ADR-005: Evolve as F-Algebra with Catamorphism Fold
Context
The evolve function in event sourcing applies events to state: (State, Event) → State.
Over an event stream, this is a left-fold. The question is whether to treat evolve as an
arbitrary function or to model it with a formal algebraic structure.
Treating evolve as arbitrary means postcondition verification requires runtime testing.
A formal model opens the possibility of static verification.
Decision
Model evolve as an F-algebra. Given the functor F(X) = State × Event → X, the fold
over an event stream is the catamorphism — the unique homomorphism from the initial algebra
to the evolve algebra.
This choice is justified by three properties the structure provides:
1. Initiality
Two evolve definitions that produce identical state transitions for all inputs are
provably equal. This enables semantic equivalence checking without runtime comparison.

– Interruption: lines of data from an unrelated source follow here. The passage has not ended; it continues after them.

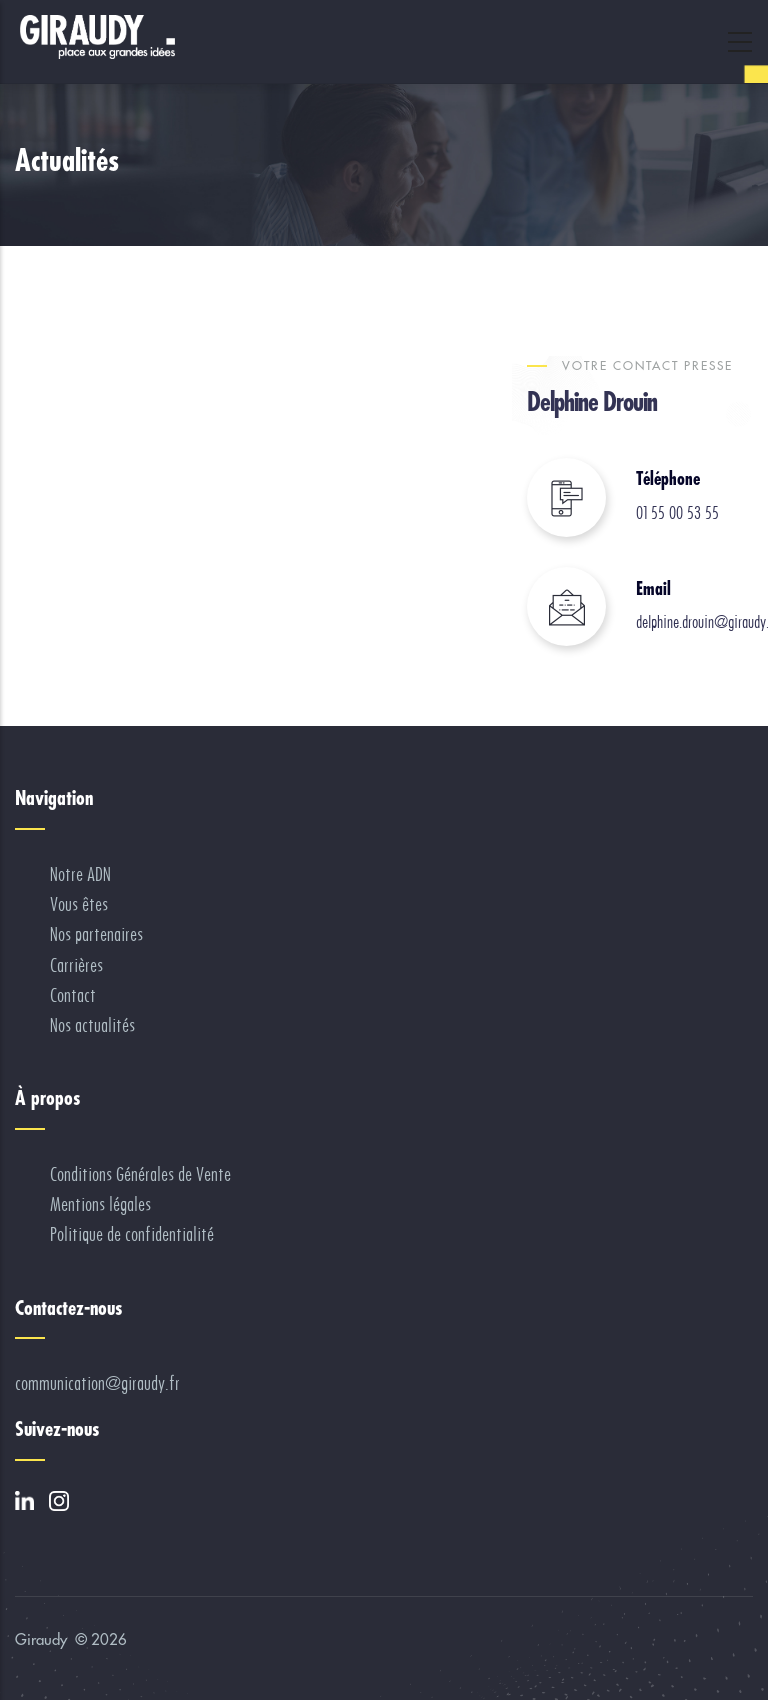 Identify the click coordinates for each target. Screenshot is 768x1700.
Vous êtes (79, 904)
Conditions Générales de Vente (140, 1174)
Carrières (76, 965)
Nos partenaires (96, 934)
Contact (73, 995)
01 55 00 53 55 (677, 513)
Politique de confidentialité (132, 1234)
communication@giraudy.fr (97, 1383)
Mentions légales (100, 1204)
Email (653, 588)
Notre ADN (80, 874)
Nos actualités (92, 1025)
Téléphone (668, 478) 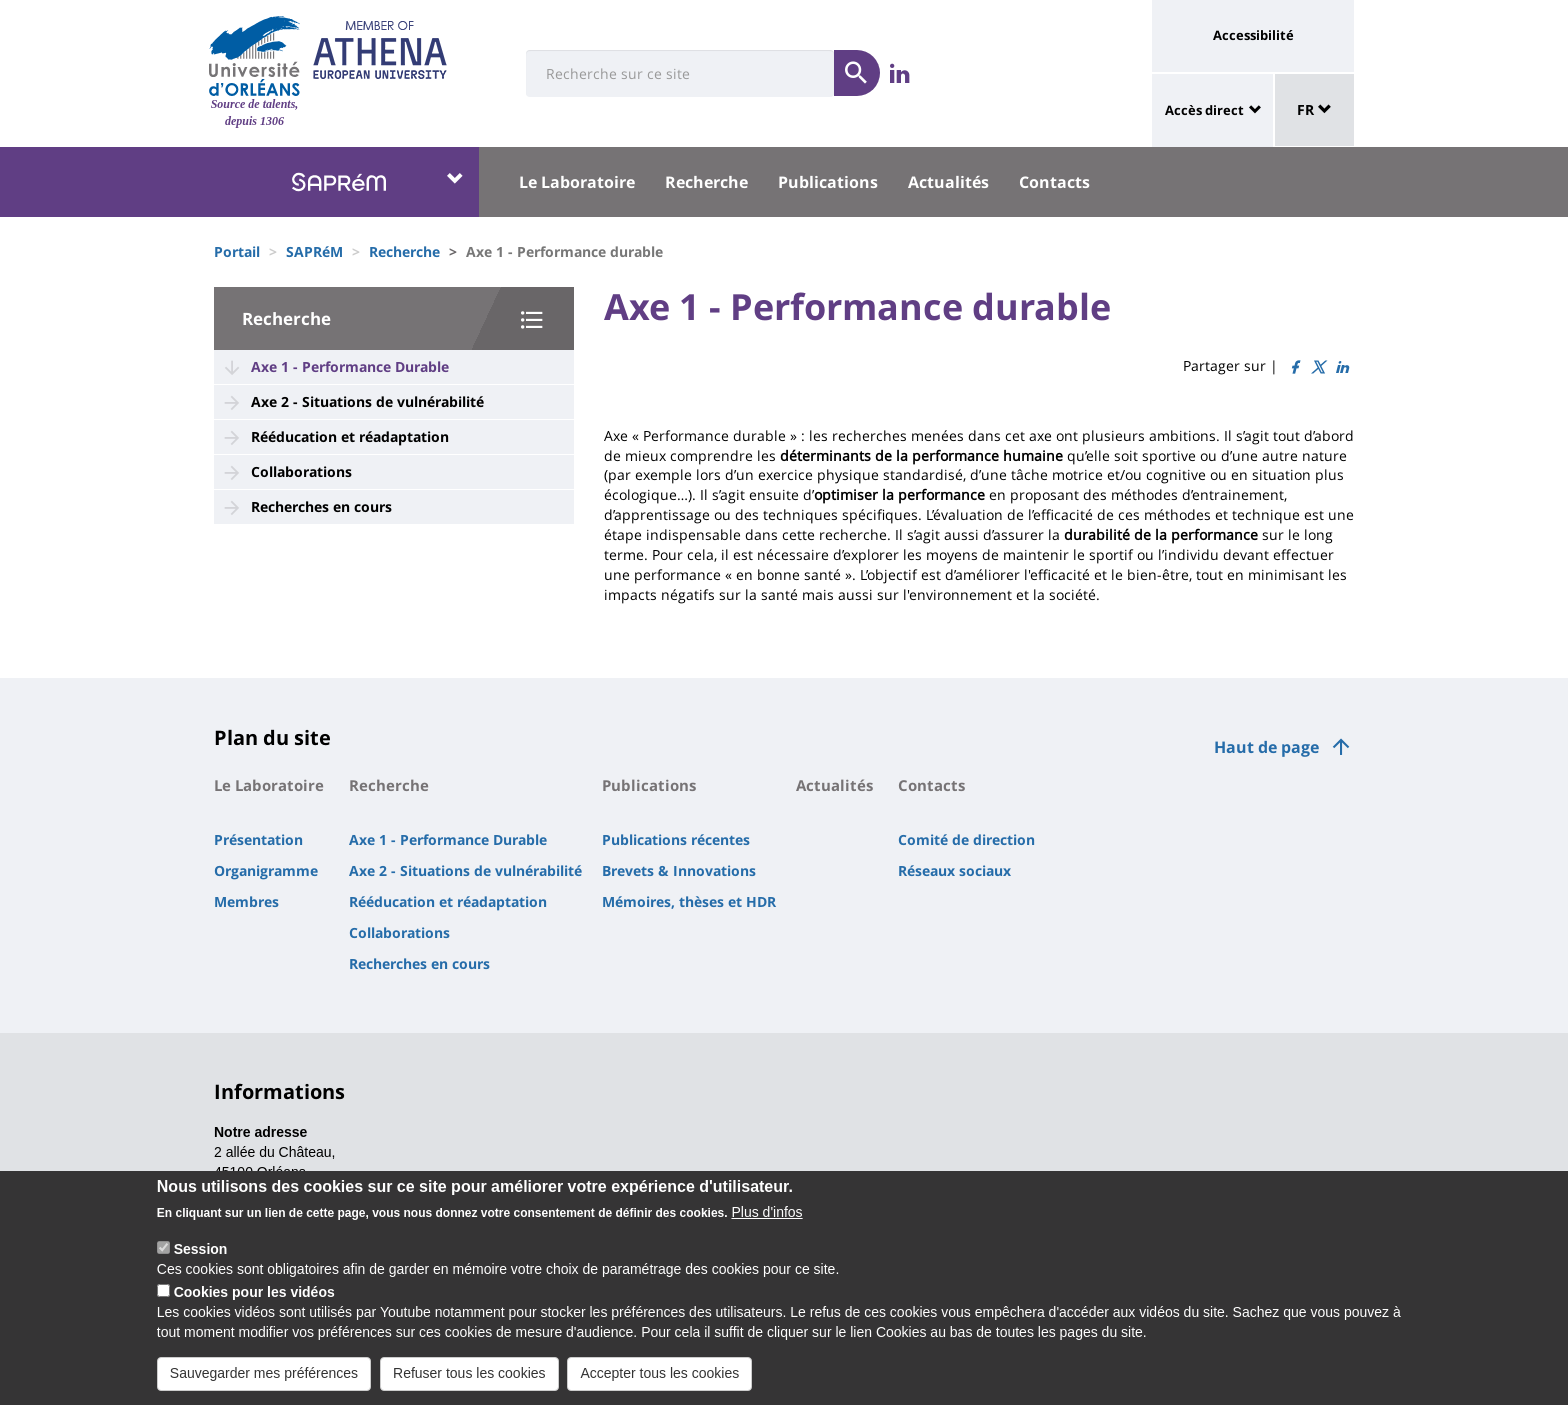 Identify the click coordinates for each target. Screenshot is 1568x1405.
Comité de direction (966, 839)
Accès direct (1204, 110)
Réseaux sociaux (954, 870)
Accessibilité (1253, 35)
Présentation (258, 839)
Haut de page (1266, 747)
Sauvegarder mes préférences (264, 1373)
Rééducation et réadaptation (350, 436)
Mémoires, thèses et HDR (689, 901)
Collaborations (301, 471)
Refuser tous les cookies (469, 1373)
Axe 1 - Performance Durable (350, 366)
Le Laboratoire (577, 182)
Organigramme (266, 870)
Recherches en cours (321, 506)
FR (1314, 109)
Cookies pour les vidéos (254, 1292)
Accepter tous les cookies (659, 1373)
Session (201, 1249)
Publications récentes (676, 839)
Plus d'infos (766, 1212)
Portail (237, 251)
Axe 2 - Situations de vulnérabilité (367, 401)
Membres (246, 901)
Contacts (1054, 182)
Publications (828, 182)
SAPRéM (314, 251)
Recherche (706, 182)
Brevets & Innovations (679, 870)
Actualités (948, 182) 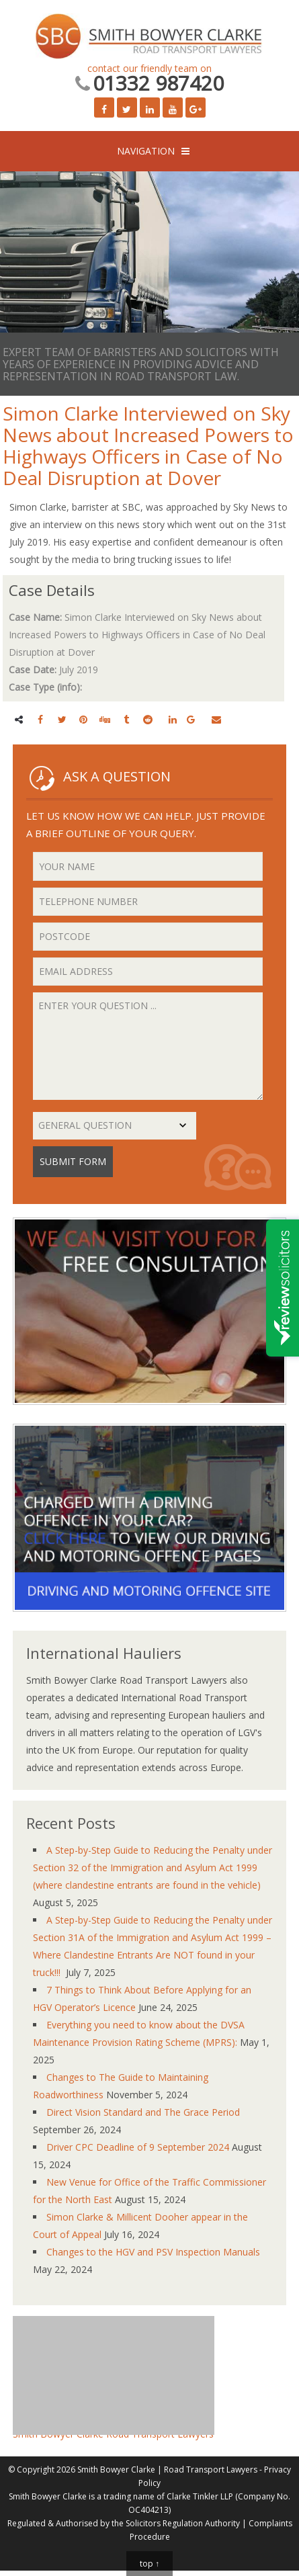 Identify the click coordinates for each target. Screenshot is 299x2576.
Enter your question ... (148, 1046)
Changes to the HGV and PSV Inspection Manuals (153, 2251)
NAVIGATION (146, 150)
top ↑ (149, 2563)
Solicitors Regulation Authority (183, 2523)
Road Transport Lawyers (210, 2469)
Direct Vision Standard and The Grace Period (143, 2112)
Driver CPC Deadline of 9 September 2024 (137, 2147) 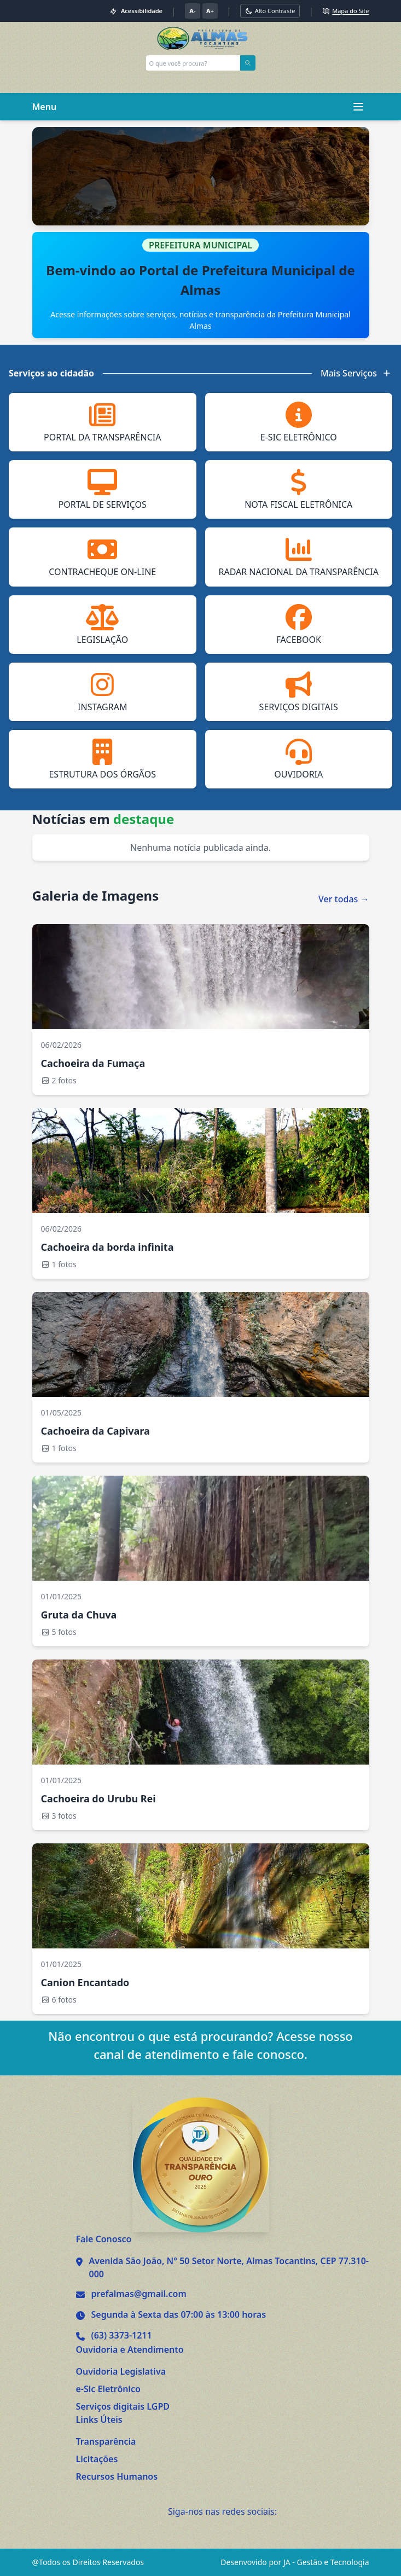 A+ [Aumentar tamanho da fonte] (210, 11)
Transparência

2. Banana-split theorem Two independent folds over the same event stream fuse into a single pass. This is the formal basis for projection optimization when multiple read models consume the same stream.
3. Fusion law
h . cata(f) = cata(g) when h is an algebra homomorphism. The ensure postcondition
layer uses this law: a postcondition P on the final state is derivable from evolve
if and only if P can be expressed as an algebra homomorphism from the evolve algebra.
This reduces postcondition verification to a structural check on expressions.
Formal specification: specs/theory.allium, rule Th-1 (F-Algebra section).
For finite algebraic state types, the catamorphism yields a finite automaton, and all properties over its traces are decidable (Gelade, Marquardt, Schwentick 2012).
Consequences
Positive
- Postcondition verification (
ensure) reduces to a compile-time fusion law check rather than runtime property testing. - Projection optimization has a formal foundation that is checkable by the compiler.
- Equivalence between two
evolvedefinitions is decidable for finite state types.
Negative
- Fusion law checking requires expression analysis; this is blocked until the
operator-precedence expression grammar is fully implemented (landed in commit
d5d7b17). - Team members unfamiliar with category theory require onboarding on F-algebras and catamorphisms before contributing to the postcondition verification pass.
- The decidability guarantee holds only for finite algebraic state types; recursive or infinite state types fall outside the verified fragment.